Gaetano Donizetti (1797-1848), Maria Stuarda. Carmen Giannattasio (Elizabeth), Carlo Colombara (Talbot). Photo : (c) Vincent Pontet
Adaptée du drame Maria Stuart (1800) de Friedrich von
Schiller (1759-1805) par un certain Giuseppe Bardari alors âgé de 17 ans, l’action
de l’opéra de Donizetti qui se déroule en 1587 est plus défavorable à Elizabeth
Ière que l’original, la pièce se terminant sur les remords de la
reine Tudor tandis que l’opéra se termine sur le pardon de la reine d’Ecosse
pour sa meurtrière.
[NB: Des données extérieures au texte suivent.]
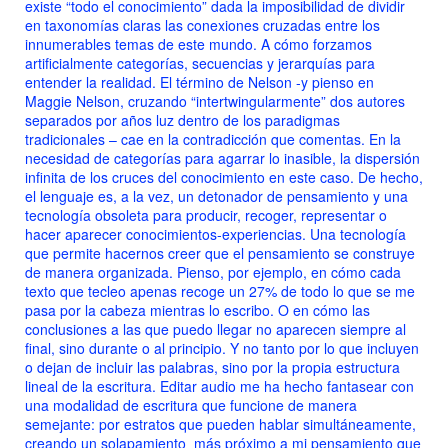
existe “todo el conocimiento” dada la imposibilidad de dividir
en taxonomías claras las conexiones cruzadas entre los
innumerables temas de este mundo. A cómo forzamos
artificialmente categorías, secuencias y jerarquías para
entender la realidad. El término de Nelson -y pienso en
Maggie Nelson, cruzando “intertwingularmente” dos autores
separados por años luz dentro de los paradigmas
tradicionales – cae en la contradicción que comentas. En la
necesidad de categorías para agarrar lo inasible, la dispersión
infinita de los cruces del conocimiento en este caso. De hecho,
el lenguaje es, a la vez, un detonador de pensamiento y una
tecnología obsoleta para producir, recoger, representar o
hacer aparecer conocimientos-experiencias. Una tecnología
que permite hacernos creer que el pensamiento se construye
de manera organizada. Pienso, por ejemplo, en cómo cada
texto que tecleo apenas recoge un 27% de todo lo que se me
pasa por la cabeza mientras lo escribo. O en cómo las
conclusiones a las que puedo llegar no aparecen siempre al
final, sino durante o al principio. Y no tanto por lo que incluyen
o dejan de incluir las palabras, sino por la propia estructura
lineal de la escritura. Editar audio me ha hecho fantasear con
una modalidad de escritura que funcione de manera
semejante: por estratos que pueden hablar simultáneamente,
creando un solapamiento más próximo a mi pensamiento que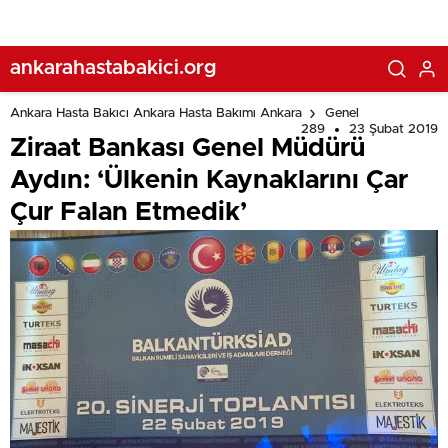
ankarahastabakici.org
Ankara Hasta Bakıcı Ankara Hasta Bakımı Ankara
Genel
289
23 Şubat 2019
Ziraat Bankası Genel Müdürü
Aydın: ‘Ülkenin Kaynaklarını Çar
Çur Falan Etmedik’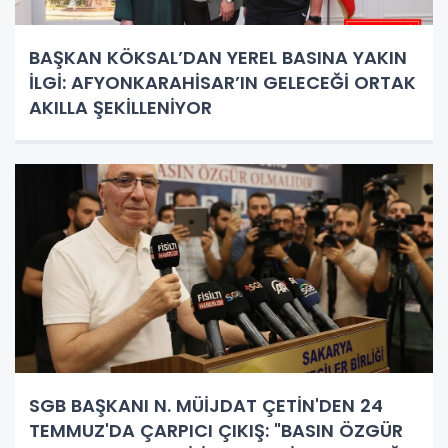
BAŞKAN KÖKSAL’DAN YEREL BASINA YAKIN
İLGİ: AFYONKARAHİSAR’IN GELECEĞİ ORTAK
AKILLA ŞEKİLLENİYOR
SGB BAŞKANI N. MÜİJDAT ÇETİN'DEN 24
TEMMUZ'DA ÇARPICI ÇIKIŞ: "BASIN ÖZGÜR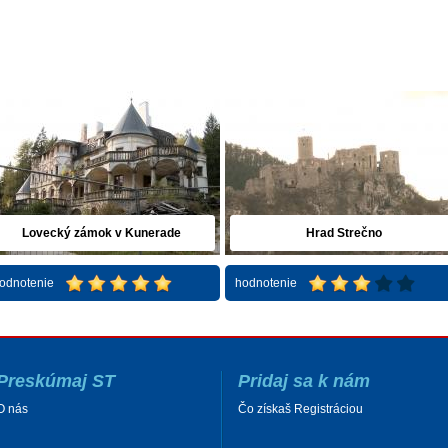
Lovecký zámok v Kunerade
Hrad Strečno
odnotenie
hodnotenie
Preskúmaj ST
Pridaj sa k nám
O nás
Čo získaš Registráciou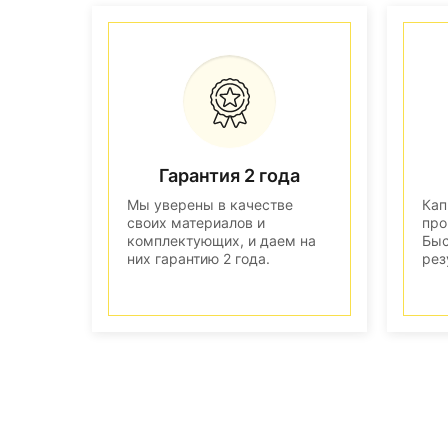
Гарантия 2 года
Мы уверены в качестве
Кап
своих материалов и
про
комплектующих, и даем на
Быс
них гарантию 2 года.
рез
Composé pour l’Opéra de Naples, où il devait être créé à l’automne
1834, l’ouvrage s’attira les foudres de la censure napolitaine, qui, inquiète
des révolutions qui agitaient alors l’Europe, prit ombrage du tableau où Marie
Stuart traite Elisabeth Ière de bâtarde, tandis qu’à la fin de l’opéra
est exécutée la reine d’Ecosse, ancêtre de la reine de Naples, Maria-Cristina,
épouse du roi Ferdinando de Savoie. En outre, la générale fut le cadre d’un
pugilat entre les deux prime donne, qui
en vinrent aux mains dans la scène de confrontation entre les deux reines, l’une
d’elles devant être évacuée après s’être évanouie. Il sera finalement donné en
octobre 1834 sous le titre Buondelmonte.
Donizetti doit attendre le 30 décembre 1835 pour voir son opéra présenté sur la
scène de la Scala de Milan sous son titre original, avec la fameuse Maria
Malibran dans le rôle-titre. L’accueil est pourtant mitigé, en raison notamment
de défaillances de la diva le soir de la première, tandis que la censure
intervient une fois encore pour interdire l’opéra après la sixième
représentation.
Gaetano Donizetti (1797-1848), Maria Stuarda. Carmen Giannattasio (Elizabeth), Francesco Demuro (Roberto Dudley), Aleksandra Kurzak (Marie Stuart), Carlo Colombara (Talbot). Photo : (c) Vincent Pontet
Pour cet opéra assez rare sur les
scènes lyriques françaises, le Théâtre des Champs-Elysées s’est associé au
Royal Opera House Covent Garden de Londres, au Gran Teatre del Liceu de Barcelone
et à l’Opéra National de Pologne pour une production nouvelle confiée au binôme
franco-belge Moshe Leiser / Patrice Caurier, qui, convenons-en sans attendre, nous
avait habitués à beaucoup mieux… Peut-être eux-mêmes conscients de leur
défaillance, ils ont préféré s’abstenir de leur présence à Paris, confiant l’adaptation
de leur travail à la scène parisienne à l’un de leurs collaborateurs, le Marseillais
Gilles Rico. Commençant en flash-back par la scène de la décolation par un bourreau pourvu d'une hache, mélangeant costumes contemporains (hommes, choristes) et robes
Renaissance (reines, confidentes), dans un décor à peine digne du mobilier Ikea (la prison),
tandis que la direction d’acteur est réduite aux acquêts. Malgré le relâchement
de cette mise en scène, mais avivée par la conviction et l’ardeur du chef
italien Daniele Callegari, la distribution donne à l’ouvrage de Donizetti toute
son authenticité musicale et psychologique.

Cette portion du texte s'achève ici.